A Cirque du Soleil mobile app that was used to provide additional audiovisual effects during performances has been found to have significant vulnerabilities that put audience members at risk.
The app, which was designed for the Avatar-inspired show Toruk, was found to have vulnerabilities by Lukáš Štefanko, a security researcher at cybersecurity software provider ESET.
The company has advised Cirque du Soleil about the issues, and the entertainment group has said it plans to pull the app from both the Android and iOS stores now the performance has ended its run.
Štefanko found that the app lacked basic security protocols that meant anyone connected to the same network could access an audience member’s device and make changes to it.
“The problem is that the app has no authentication protocol in place. An adversary can scan the network and get the IP addresses of devices with the defined port opened – port 6161 – and send commands to all devices running the app,” he said.

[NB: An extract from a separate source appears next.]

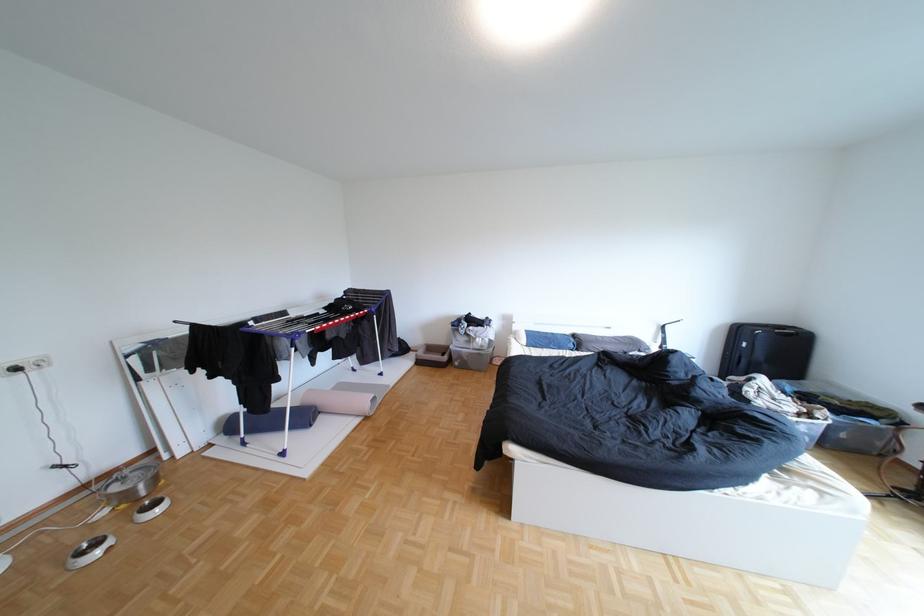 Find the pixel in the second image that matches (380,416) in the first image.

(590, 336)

“It appears that the Toruk app wasn’t designed with security in mind. As a result, anyone who was connected to the network during the show had the same admin possibilities as the Cirque du Soleil operators.”
Cirque du Soleil mobile app users remain at risk
The app, which has been installed over 100,000 times on Android alone, had vulnerabilities that makes it possible for a malicious user to connect affected phones to other nearby Bluetooth devices, display animations and read and write to shared preferences that the app has been given permission to access. It also allows a malicious actor to remotely change volume settings or ‘Like’ pages or posts on Facebook.
While these seem like relatively minor threats, they open the door for a host of malicious intrusions, putting users of the Cirque du Soleil mobile app at serious risk.
And notably, the vulnerability is not specific to the show: anyone with the app still installed remains exposed.
“Those who installed this app should uninstall it immediately,” said Štefanko. “By the way, we highly recommend doing that with all single-purpose apps.”